───── Excerpted data

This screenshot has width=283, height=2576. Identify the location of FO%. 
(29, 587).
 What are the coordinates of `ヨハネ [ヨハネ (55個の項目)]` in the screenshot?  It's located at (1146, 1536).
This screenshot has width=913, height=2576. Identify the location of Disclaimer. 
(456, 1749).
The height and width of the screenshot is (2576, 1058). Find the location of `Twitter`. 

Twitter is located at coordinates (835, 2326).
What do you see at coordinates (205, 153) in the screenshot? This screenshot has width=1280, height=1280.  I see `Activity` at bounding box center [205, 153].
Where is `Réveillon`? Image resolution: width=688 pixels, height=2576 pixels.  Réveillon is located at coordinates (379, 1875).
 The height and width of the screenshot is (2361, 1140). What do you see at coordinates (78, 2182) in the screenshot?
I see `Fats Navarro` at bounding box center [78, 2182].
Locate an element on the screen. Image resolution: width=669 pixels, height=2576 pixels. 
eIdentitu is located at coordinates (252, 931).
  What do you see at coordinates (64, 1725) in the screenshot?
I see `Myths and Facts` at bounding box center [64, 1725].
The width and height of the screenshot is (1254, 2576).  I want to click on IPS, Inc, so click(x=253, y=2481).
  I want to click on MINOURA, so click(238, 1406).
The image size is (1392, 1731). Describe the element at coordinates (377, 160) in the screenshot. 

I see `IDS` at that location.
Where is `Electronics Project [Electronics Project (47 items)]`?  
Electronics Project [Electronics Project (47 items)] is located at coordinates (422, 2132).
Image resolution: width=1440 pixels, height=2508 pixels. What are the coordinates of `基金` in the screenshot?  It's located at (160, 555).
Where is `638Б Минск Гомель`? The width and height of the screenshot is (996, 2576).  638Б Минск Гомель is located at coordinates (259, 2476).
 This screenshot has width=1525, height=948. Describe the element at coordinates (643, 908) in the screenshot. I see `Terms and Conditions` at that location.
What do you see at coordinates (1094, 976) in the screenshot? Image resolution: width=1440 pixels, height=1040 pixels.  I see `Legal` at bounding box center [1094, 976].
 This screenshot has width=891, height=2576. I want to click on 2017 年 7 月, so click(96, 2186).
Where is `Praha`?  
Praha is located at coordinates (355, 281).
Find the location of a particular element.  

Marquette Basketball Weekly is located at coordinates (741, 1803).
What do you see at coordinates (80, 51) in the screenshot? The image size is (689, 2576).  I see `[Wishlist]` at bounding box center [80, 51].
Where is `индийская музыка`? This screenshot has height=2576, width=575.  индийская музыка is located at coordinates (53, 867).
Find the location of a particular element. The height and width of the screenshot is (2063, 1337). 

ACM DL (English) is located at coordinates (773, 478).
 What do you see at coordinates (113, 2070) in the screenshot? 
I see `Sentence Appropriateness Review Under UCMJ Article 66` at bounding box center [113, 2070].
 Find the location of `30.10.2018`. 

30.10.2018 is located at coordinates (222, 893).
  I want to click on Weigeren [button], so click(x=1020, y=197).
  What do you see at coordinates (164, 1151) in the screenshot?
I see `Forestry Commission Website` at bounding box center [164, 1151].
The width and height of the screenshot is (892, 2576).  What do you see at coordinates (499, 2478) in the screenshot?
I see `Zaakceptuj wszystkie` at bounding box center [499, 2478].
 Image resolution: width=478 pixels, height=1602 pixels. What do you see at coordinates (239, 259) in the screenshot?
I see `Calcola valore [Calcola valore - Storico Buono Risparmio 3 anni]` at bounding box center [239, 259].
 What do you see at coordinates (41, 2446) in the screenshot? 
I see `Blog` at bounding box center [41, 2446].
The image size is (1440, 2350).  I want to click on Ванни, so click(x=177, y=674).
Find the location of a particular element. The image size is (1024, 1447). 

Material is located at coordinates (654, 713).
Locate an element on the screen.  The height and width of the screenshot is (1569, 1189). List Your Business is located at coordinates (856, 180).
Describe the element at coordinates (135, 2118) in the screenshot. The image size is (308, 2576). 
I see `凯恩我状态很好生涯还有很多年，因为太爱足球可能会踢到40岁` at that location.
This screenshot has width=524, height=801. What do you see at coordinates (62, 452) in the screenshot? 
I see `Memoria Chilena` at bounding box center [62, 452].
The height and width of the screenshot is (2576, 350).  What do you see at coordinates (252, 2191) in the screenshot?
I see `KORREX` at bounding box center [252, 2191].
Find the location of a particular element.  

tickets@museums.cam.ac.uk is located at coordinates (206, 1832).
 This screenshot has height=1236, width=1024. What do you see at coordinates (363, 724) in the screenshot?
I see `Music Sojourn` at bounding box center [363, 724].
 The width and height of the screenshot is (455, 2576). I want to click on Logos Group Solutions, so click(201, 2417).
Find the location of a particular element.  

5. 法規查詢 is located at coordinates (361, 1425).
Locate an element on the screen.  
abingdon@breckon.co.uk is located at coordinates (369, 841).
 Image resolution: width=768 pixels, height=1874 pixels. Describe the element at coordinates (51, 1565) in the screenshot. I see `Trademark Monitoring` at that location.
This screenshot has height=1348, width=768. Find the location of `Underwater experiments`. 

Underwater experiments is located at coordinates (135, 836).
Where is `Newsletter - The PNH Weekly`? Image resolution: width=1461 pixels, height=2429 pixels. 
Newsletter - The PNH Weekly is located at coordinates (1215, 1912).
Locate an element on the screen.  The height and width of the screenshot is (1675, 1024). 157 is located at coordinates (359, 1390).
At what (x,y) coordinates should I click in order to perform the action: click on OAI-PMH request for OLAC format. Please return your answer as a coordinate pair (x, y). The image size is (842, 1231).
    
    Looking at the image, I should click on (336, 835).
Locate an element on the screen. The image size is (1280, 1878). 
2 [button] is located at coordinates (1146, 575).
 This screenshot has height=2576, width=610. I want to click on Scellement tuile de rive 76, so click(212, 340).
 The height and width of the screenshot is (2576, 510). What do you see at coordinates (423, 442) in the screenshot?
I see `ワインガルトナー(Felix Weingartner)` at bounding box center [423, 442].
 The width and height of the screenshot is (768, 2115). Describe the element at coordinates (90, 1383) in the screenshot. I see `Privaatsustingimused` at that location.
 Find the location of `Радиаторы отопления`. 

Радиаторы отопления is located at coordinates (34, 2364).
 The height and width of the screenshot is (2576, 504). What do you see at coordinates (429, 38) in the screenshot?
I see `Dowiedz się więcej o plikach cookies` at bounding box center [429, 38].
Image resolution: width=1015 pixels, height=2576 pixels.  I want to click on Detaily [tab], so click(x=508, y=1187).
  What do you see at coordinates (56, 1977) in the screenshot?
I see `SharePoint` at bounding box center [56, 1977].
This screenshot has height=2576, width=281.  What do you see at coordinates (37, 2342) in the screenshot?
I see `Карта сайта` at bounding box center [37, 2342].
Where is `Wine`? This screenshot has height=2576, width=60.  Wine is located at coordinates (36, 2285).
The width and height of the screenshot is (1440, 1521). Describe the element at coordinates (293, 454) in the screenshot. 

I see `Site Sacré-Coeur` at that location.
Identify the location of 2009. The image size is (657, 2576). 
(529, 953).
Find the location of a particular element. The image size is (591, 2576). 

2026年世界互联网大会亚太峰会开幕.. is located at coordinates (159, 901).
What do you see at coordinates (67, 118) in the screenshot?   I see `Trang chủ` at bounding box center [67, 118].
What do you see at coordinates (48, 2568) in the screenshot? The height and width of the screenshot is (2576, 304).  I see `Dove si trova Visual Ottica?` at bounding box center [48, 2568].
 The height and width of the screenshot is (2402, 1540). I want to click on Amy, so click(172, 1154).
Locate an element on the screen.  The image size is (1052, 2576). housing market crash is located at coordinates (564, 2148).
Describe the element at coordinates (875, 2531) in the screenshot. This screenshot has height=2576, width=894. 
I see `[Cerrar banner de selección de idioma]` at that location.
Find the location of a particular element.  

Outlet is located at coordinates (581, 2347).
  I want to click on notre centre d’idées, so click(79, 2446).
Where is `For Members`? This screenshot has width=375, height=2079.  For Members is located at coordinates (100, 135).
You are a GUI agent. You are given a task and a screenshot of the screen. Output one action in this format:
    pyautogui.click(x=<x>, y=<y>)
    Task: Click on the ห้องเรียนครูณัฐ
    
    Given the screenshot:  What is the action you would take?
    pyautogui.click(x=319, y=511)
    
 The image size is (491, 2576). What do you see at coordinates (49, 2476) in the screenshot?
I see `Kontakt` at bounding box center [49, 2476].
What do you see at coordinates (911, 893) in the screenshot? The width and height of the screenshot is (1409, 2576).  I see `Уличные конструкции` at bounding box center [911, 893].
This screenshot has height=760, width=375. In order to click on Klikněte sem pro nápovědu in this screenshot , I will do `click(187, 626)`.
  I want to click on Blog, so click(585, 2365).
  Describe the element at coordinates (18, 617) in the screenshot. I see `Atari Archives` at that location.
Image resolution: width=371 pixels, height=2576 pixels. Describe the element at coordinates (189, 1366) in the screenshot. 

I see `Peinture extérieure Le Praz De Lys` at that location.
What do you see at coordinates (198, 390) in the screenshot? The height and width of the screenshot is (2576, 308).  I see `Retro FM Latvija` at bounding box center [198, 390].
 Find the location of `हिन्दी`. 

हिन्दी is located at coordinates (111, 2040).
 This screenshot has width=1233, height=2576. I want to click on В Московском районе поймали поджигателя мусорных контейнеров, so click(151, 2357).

──────────

■ Your task
Exact copies of the lines from the start of the data up to the line holding "What do you see at coordinates (205, 153)", both included, are all that is needed.

■ Expected output
This screenshot has width=283, height=2576. Identify the location of FO%. 
(29, 587).
 What are the coordinates of `ヨハネ [ヨハネ (55個の項目)]` in the screenshot?  It's located at (1146, 1536).
This screenshot has width=913, height=2576. Identify the location of Disclaimer. 
(456, 1749).
The height and width of the screenshot is (2576, 1058). Find the location of `Twitter`. 

Twitter is located at coordinates (835, 2326).
What do you see at coordinates (205, 153) in the screenshot? This screenshot has width=1280, height=1280.  I see `Activity` at bounding box center [205, 153].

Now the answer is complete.